- Your instructions -
Nothing in the entries may change when they are transcribed.

[Dataset entries]
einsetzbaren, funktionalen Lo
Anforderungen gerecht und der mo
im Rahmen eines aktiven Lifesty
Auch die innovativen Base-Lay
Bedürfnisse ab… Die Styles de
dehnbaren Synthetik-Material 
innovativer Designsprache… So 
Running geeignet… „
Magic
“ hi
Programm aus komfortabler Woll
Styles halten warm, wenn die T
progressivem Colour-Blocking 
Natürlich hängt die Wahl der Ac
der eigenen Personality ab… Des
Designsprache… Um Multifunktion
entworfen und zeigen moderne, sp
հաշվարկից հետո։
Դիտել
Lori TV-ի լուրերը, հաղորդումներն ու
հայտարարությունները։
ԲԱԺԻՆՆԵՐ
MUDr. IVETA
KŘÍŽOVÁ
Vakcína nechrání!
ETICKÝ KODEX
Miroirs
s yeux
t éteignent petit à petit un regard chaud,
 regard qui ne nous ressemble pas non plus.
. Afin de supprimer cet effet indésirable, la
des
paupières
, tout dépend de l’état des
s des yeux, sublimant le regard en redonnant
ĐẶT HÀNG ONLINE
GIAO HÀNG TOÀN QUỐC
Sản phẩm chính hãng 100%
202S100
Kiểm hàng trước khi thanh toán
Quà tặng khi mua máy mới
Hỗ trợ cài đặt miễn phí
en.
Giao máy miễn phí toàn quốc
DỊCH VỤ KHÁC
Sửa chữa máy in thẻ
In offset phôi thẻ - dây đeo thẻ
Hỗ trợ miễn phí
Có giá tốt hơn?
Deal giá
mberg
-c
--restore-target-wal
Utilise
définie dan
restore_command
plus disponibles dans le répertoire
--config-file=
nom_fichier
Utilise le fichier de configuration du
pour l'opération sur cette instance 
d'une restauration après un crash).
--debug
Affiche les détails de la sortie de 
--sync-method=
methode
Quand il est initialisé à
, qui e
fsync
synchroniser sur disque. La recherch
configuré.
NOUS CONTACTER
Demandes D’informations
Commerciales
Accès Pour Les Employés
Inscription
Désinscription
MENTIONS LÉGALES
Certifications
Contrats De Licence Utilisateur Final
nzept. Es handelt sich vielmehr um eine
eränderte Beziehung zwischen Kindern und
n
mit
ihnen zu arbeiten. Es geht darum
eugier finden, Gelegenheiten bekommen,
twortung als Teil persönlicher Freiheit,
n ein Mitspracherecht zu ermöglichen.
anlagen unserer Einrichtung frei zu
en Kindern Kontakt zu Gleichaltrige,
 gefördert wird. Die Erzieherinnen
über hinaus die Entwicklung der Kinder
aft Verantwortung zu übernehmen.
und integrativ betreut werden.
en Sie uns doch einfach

- Solution for this exercise -
einsetzbaren, funktionalen Lo
Anforderungen gerecht und der mo
im Rahmen eines aktiven Lifesty
Auch die innovativen Base-Lay
Bedürfnisse ab… Die Styles de
dehnbaren Synthetik-Material 
innovativer Designsprache… So 
Running geeignet… „
Magic
“ hi
Programm aus komfortabler Woll
Styles halten warm, wenn die T
progressivem Colour-Blocking 
Natürlich hängt die Wahl der Ac
der eigenen Personality ab… Des
Designsprache… Um Multifunktion
entworfen und zeigen moderne, sp
հաշվարկից հետո։
Դիտել
Lori TV-ի լուրերը, հաղորդումներն ու
հայտարարությունները։
ԲԱԺԻՆՆԵՐ
MUDr. IVETA
KŘÍŽOVÁ
Vakcína nechrání!
ETICKÝ KODEX
Miroirs
s yeux
t éteignent petit à petit un regard chaud,
 regard qui ne nous ressemble pas non plus.
. Afin de supprimer cet effet indésirable, la
des
paupières
, tout dépend de l’état des
s des yeux, sublimant le regard en redonnant
ĐẶT HÀNG ONLINE
GIAO HÀNG TOÀN QUỐC
Sản phẩm chính hãng 100%
202S100
Kiểm hàng trước khi thanh toán
Quà tặng khi mua máy mới
Hỗ trợ cài đặt miễn phí
en.
Giao máy miễn phí toàn quốc
DỊCH VỤ KHÁC
Sửa chữa máy in thẻ
In offset phôi thẻ - dây đeo thẻ
Hỗ trợ miễn phí
Có giá tốt hơn?
Deal giá
mberg
-c
--restore-target-wal
Utilise
définie dan
restore_command
plus disponibles dans le répertoire
--config-file=
nom_fichier
Utilise le fichier de configuration du
pour l'opération sur cette instance 
d'une restauration après un crash).
--debug
Affiche les détails de la sortie de 
--sync-method=
methode
Quand il est initialisé à
, qui e
fsync
synchroniser sur disque. La recherch
configuré.
NOUS CONTACTER
Demandes D’informations
Commerciales
Accès Pour Les Employés
Inscription
Désinscription
MENTIONS LÉGALES
Certifications
Contrats De Licence Utilisateur Final
nzept. Es handelt sich vielmehr um eine
eränderte Beziehung zwischen Kindern und
n
mit
ihnen zu arbeiten. Es geht darum
eugier finden, Gelegenheiten bekommen,
twortung als Teil persönlicher Freiheit,
n ein Mitspracherecht zu ermöglichen.
anlagen unserer Einrichtung frei zu
en Kindern Kontakt zu Gleichaltrige,
 gefördert wird. Die Erzieherinnen
über hinaus die Entwicklung der Kinder
aft Verantwortung zu übernehmen.
und integrativ betreut werden.
en Sie uns doch einfach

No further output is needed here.